(17.07.1893 – 7.05.1954)
Danylo Demutskyi was a Ukrainian photographer and cinematographer.
He was born in Okhmativ village, Kyiv Gubernia (today the Uman raion of Cherkasy oblast) to Porfyrii Demutskyi – a doctor and collector of folk music. After graduating from the Second Kyiv Gymnasium in 1911 he entered Saint Volodymyr University of Kyiv to study medicine, before switching to law a year later.
Danylo Demutskyi becomes interested in photography while still in high school. In 1911 he joins the Kyiv Society of Amateur Photographers Daguerre, where he learns various aspects of photography and discovers the monocle lens, which would become his creative calling card. In 1913 he begins participating in exhibitions, making his debut with four landscapes at the All-Russian Exhibition of Photo Artists. After graduating from university (1918) he becomes a professional photographer. In 1921 the All-Ukrainian Academy of Sciences invites him to organize a photography laboratory at the Museum of Anthropology and Ethnography. Next he is approached by the All-Ukrainian History Museum and the Berezil Theater, where he organizes a photography studio and creates a series of photo portraits of the actors. In 1925 he head up the photography laboratory at the Odesa Film Studio and becomes a cameraman in 1926. In 1929 he starts working as a cameraman at the Kyiv Film Studio.
During this time, Demutskyi is awarded a gold medal at the International Exhibition of Modern Decorative and Industrial Arts in Paris. He has exhibitions in Kyiv, Kharkiv, Odesa, Moscow and Leningrad. His works appear in the magazines Vestnik fotografii [Photography Herald], Solntse Rossii [Sun of Russia], Foto dlya vsekh [Photography for Everyone].
He worked with cameraman Joseph Rona on his first film – Oleksandr Dovzhenko’s Vasia the Reformer (1926) – and went on to film Heorhii Stabovyi’s Fresh Wind and Dovzhenko’s Love’s Berries (1926). Demutskyi’s masterful portraits of the hero and subtle play of light and shadow in Stabovyi’s Two Days (1927) brought him success. In this film, as in Dovzhenko’s Arsenal (1929), the influence of expressionism on his technique can be seen. His greatest camerawork was on Dovzhenko’s Earth, where he showed his skill in using soft optics. Ivan would be his last collaboration with Dovzhenko. While working on the film, Demutskyi was arrested for four months by the State Political Directorate and the director would have to find two cameramen to replace him.
Demutskyi is again arrested in December 1934 on charges of belonging to the Russian All-Military Union and denied the right to live in 15 settlements for three years. The cameraman moves to Tashkent (the only city with film production where he is allowed to live), where he works at the newsreel studio (he is not allowed to work at the feature film studio), shares his experience with local cameramen, and takes photographs. Later he works at the Tashkent Film Studio, where he films the documentary Country of Spring (1940). He plans to return from exile, but is arrested again by the NKVD in early 1938. Danylo Demutskyi returns to Kyiv after 17 months in prison.
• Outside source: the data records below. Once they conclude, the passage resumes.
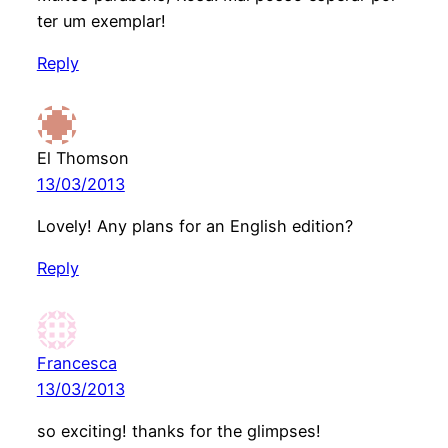
ter um exemplar!
Reply
El Thomson
13/03/2013
Lovely! Any plans for an English edition?
Reply
Francesca
13/03/2013
so exciting! thanks for the glimpses!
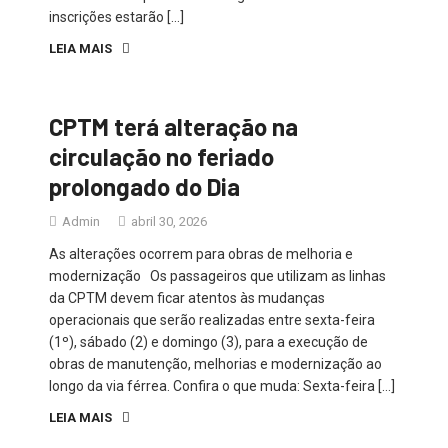
inscrições estarão […]
LEIA MAIS
CPTM terá alteração na
circulação no feriado
prolongado do Dia
Admin
abril 30, 2026
As alterações ocorrem para obras de melhoria e
modernização Os passageiros que utilizam as linhas
da CPTM devem ficar atentos às mudanças
operacionais que serão realizadas entre sexta-feira
(1º), sábado (2) e domingo (3), para a execução de
obras de manutenção, melhorias e modernização ao
longo da via férrea. Confira o que muda: Sexta-feira […]
LEIA MAIS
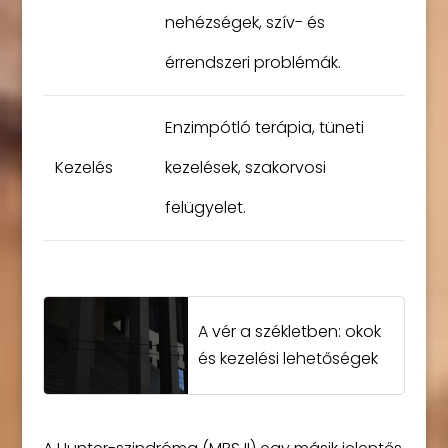
nehézségek, szív- és
érrendszeri problémák.
Enzimpótló terápia, tüneti
Kezelés
kezelések, szakorvosi
felügyelet.
A vér a székletben: okok
és kezelési lehetőségek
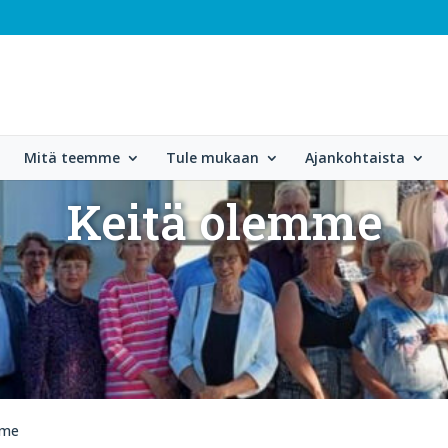
Mitä teemme
Tule mukaan
Ajankohtaista
Keitä olemme
mme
During WWII he is evacuated with the studio and ends up back in Tashkent, where he works on Combat Film Collections and films the feature films Nasreddin in Bukhara (directed by Yakov Protazanov, Nabi Gʻaniyev and Roman Tikhomirov (1943)), Takhir and Zukhra (directed by Nabi Gʻaniyev and Yoʻldosh Aʼzamov (1945)), and The Adventures of Nasreddin (directed by Nabi Gʻaniyev (1946)). Through his camerawork he was able to convey the light of Central Asia. After the war he returns to the Kyiv Film Studio and films Borys Barnet’s Secret Agent (1947). This is the first time that he works almost entirely in a pavilion. He films in color for the first time while working on Ihor Savchenko’s Taras Shevchenko (1951), for which the crew would receive a State Stalin Prize. His work on other color films (Volodymyr’s Braun’s In Peaceful Time) would win him an Award for the Best Camera Work at the 6th Karlovy Vary International Film Festival. Tymofii Levchuk’s The Viburnum Grove (1953) would be the master’s last work.